И тут Данил вдруг понял, что дальше думать и строить предположения на тему Зоолога – вещь довольно бессмысленная. Мозги можно сломать запросто – и правды при этом не доищешься. Нет информации, не от чего отталкиваться. А раз нет – то стоит выкинуть все эти загадки из головы хоть на время и подумать о насущном. О том, что известно реально и доподлинно.

Мозаика складывалась. Огромный кусок пазла встал на свое место – и теперь Добрынину, хоть и смутно, была видна ближайшая цель. Паук – в Сердобске. Отстраивает и укрепляет Убежище. И пробудет там не меньше трех месяцев, а то и все четыре. А значит есть два месяца – может, чуть больше – на сборы и подготовку, на набор и формирование боеспособного соединения, муштровку, боевое слаживание, на разработку плана.

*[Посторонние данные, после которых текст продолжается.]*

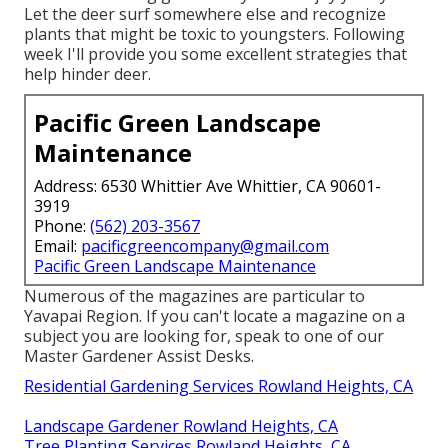
Let the deer surf somewhere else and recognize
plants that might be toxic to youngsters. Following
week I'll provide you some excellent strategies that
help hinder deer.
Pacific Green Landscape
Maintenance
Address: 6530 Whittier Ave Whittier, CA 90601-
3919
Phone:
(562) 203-3567
Email:
pacificgreencompany@gmail.com
Pacific Green Landscape Maintenance
Numerous of the magazines are particular to
Yavapai Region. If you can't locate a magazine on a
subject you are looking for, speak to one of our
Master Gardener Assist Desks.
Residential Gardening Services Rowland Heights, CA
Landscape Gardener Rowland Heights, CA
Tree Planting Services Rowland Heights, CA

Как поймать Паука в банку? Мамонов поможет. Должен помочь. А еще – пензенские группировки. Здесь Добрынин усмехнулся… Вот, говорят, нельзя двух зайцев одним выстрелом убить… Оказывается – можно, да еще как! Хасана взяли, информацию получили… и еще очень важному делу эта акция послужит! Как происходит распространение информации в наше время, когда нет ни телевидения, ни Интернета?.. Сарафанное радио. С каравана трофеев взято много! Вести разойдутся быстро! Те, кто пошел в этот рейд, уходили обычными сталкерами – а возвращались богачами. Хабар по нынешним временам фантастический… А где хабар – там и слава воинская! Пожелай он теперь армию набрать, да пообещай трофеев не меньше – толпами повалят! Вот же и Паникар уже говорил – народ желает продолжения банкета. Придут в Пензу, хабар поделят… Богатый хабар! Слухи пойдут… А слухи – они самую главную особенность имеют… растут как снежный ком не по дням, а по часам. Уже через три дня размеры добычи втрое увеличатся, а к концу недели и в десять раз. При всем при том – потерь нет вообще! Ни одного! Все целы, все домой вернулись. Заманчиво? Еще как! И потянется к поселку Мамонова паломничество. Пойдут сталкеры и в одиночку, и группами. А нельзя ли с вами… да когда пойдете… да какие планы… у меня вот пять человек в группе, возьмите, не обидьте… а у меня трое – но все битые волки, а старый Пуха даже в спецуре служил. Данил потер в раздумьях подбородок… Отказывать никому не надо, всякий человек пригодится. Каждого встретить, с каждым поговорить. Особо ценных на заметку взять. И каждому – информацию… Да, собираем бойцов. Да, скоро выдвигаемся. Да, тут недалеко, сто километров, не больше. Да, сила серьезная – но и хабар огромный, нынешнему даже не чета… Если есть добровольцы, охотники, наемники – записывайтесь, людей приводите. Бойцы нужны грамотные, воинскому делу обученные, огонь-воду-медные трубы прошедшие, волчары рваные и драные. Оплата по результатам вылазки. А результативность нашу вы уже видели. И еще. Важный пункт. Если есть у кого информация о бронепоезде, не так давно под Пензой разбитом, да о людях с него – за эту инфу платим отдельно, прямо сейчас. Серьезную цену даем… Нет? Ну… если чего узнаете – имейте в виду. Все без обмана. Есть?! А подите-ка сюда, дорогой товарищ, поговорить нужно…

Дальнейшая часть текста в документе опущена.